The ductility of the Alloy according to the invention significantly improved will. Between 0.5 and 20 is preferred [° C / min] lying cooling rate with which the material of the in the solution annealing provided annealing temperature to the the precipitation hardening provided temperature is performed.  

It is recommended that the transition from the first to the second stage in precipitation hardening by cooling running in the oven.

The solution annealing should depend on the size of the starting body for a maximum of 15 hours at temperatures between 900 and 1000 ° C.

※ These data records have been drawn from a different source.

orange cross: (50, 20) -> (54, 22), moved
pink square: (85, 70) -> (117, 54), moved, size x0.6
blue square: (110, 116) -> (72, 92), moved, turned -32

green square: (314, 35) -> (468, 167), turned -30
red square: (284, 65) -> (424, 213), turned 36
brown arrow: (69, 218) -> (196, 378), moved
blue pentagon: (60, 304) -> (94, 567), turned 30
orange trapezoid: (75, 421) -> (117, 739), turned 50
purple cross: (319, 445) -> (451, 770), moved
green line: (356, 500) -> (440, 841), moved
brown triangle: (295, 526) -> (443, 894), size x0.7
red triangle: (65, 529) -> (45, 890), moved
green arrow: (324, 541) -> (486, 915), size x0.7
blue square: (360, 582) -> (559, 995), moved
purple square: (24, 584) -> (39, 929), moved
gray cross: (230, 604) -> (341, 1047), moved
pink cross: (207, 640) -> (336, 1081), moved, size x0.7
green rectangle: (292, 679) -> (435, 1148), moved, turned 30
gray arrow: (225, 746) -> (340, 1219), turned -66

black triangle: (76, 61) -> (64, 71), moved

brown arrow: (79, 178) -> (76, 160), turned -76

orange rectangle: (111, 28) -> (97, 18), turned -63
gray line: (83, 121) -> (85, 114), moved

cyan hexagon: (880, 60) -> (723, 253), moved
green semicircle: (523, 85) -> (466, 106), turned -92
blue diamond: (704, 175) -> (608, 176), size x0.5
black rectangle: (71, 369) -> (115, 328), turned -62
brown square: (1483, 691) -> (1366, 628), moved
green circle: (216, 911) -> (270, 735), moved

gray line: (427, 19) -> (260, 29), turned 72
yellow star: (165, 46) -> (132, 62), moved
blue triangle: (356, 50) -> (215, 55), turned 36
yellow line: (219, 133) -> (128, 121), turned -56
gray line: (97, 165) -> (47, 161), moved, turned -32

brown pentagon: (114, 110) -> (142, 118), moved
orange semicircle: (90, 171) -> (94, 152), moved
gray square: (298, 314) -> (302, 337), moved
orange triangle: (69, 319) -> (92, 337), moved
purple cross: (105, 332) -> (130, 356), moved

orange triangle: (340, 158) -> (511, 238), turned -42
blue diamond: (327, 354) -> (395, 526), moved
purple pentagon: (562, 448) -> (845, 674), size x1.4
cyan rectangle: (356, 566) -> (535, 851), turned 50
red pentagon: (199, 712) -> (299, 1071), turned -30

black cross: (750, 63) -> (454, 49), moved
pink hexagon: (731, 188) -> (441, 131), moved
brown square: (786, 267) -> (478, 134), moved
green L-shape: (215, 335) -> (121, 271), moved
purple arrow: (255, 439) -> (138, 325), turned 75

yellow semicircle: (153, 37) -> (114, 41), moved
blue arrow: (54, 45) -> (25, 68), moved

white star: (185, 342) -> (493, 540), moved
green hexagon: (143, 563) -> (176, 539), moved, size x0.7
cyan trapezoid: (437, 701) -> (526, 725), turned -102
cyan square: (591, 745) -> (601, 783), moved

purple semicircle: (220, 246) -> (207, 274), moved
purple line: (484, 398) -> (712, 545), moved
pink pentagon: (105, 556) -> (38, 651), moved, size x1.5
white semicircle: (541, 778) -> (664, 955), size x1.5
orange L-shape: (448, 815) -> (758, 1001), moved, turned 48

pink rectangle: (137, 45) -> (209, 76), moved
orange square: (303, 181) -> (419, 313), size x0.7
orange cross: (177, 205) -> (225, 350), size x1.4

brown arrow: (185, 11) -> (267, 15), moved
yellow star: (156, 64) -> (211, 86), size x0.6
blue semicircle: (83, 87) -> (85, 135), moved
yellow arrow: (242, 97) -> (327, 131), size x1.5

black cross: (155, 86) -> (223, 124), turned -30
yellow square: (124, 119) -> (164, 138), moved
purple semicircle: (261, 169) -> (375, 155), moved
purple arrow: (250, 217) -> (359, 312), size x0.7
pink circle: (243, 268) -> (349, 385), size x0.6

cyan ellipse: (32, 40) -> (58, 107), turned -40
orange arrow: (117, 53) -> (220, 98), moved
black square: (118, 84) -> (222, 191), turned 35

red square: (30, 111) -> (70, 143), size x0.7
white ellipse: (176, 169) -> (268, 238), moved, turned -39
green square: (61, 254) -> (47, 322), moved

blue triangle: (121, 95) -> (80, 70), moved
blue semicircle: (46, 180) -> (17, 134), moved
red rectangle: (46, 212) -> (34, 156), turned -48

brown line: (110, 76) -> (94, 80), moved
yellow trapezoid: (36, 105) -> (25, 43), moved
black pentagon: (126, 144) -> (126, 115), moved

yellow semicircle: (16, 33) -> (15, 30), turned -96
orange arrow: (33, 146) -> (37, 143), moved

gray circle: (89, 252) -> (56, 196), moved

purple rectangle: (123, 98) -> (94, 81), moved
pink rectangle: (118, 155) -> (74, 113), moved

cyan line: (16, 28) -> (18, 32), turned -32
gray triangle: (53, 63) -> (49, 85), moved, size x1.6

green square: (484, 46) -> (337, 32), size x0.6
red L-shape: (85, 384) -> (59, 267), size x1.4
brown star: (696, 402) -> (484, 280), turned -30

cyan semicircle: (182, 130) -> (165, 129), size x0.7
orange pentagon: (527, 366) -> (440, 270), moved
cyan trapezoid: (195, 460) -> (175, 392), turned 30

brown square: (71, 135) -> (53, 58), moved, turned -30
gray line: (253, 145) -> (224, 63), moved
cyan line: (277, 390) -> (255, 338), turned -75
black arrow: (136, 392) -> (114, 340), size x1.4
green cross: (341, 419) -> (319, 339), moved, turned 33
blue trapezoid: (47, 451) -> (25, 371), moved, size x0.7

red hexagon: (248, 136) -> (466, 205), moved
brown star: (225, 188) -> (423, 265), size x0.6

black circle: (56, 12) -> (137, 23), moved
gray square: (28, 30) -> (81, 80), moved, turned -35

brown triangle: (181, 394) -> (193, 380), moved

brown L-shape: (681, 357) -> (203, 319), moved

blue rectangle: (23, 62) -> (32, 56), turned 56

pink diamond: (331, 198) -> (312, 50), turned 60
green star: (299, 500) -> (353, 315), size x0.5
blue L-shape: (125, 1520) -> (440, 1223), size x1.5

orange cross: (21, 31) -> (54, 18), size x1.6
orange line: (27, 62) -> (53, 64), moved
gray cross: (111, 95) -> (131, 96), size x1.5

This was caused by holding at certain temperatures Precipitation hardening should preferably take place over a period of at least 10 hours and at most 70 hours. At the Precipitation hardening should be the solution-annealed starting body in the first stage over a period of at least 10 hours and at most 50 h and in the second stage over one Period of at least 5 hours and at most 20 hours at temperature being held.

Claims (7)

1. IN 706 iron-nickel superalloy with one Addition of 0.02 to 0.3 percent by weight boron and / or 0.05 to 1.5 weight percent hafnium. 2. Alloy according to claim 1, characterized in that the boron content is approximately 0.2 percent by weight. 3. Alloy according to claim 1, characterized in that the hafnium content is approximately 1 percent by weight. 4. Process for producing a high temperature resistant gen material body made of a according to the alloy Claim 1 formed starting body, characterized characterized in that the starting body in an oven at temperatures between 900 ° C and 1000 ° C glows and then in a first stage Temperatures between 700 ° C and 760 ° C and in one second stage at temperatures between 600 ° C and 650 ° C is precipitation hardened. 5. The method according to claim 4, characterized in that the solution-annealed starting body before the exit hardens with air to room temperature. 6. The method according to claim 4, characterized in that the solution annealed starting body with a between 0.5 and 20 [° C / min] cooling rate from that at Solution annealing provided at the annealing temperature the temperature provided for precipitation hardening becomes. 7. The method according to any one of claims 4 to 6, characterized characterized in that the transition from the first to the second stage is carried out by cooling in the oven.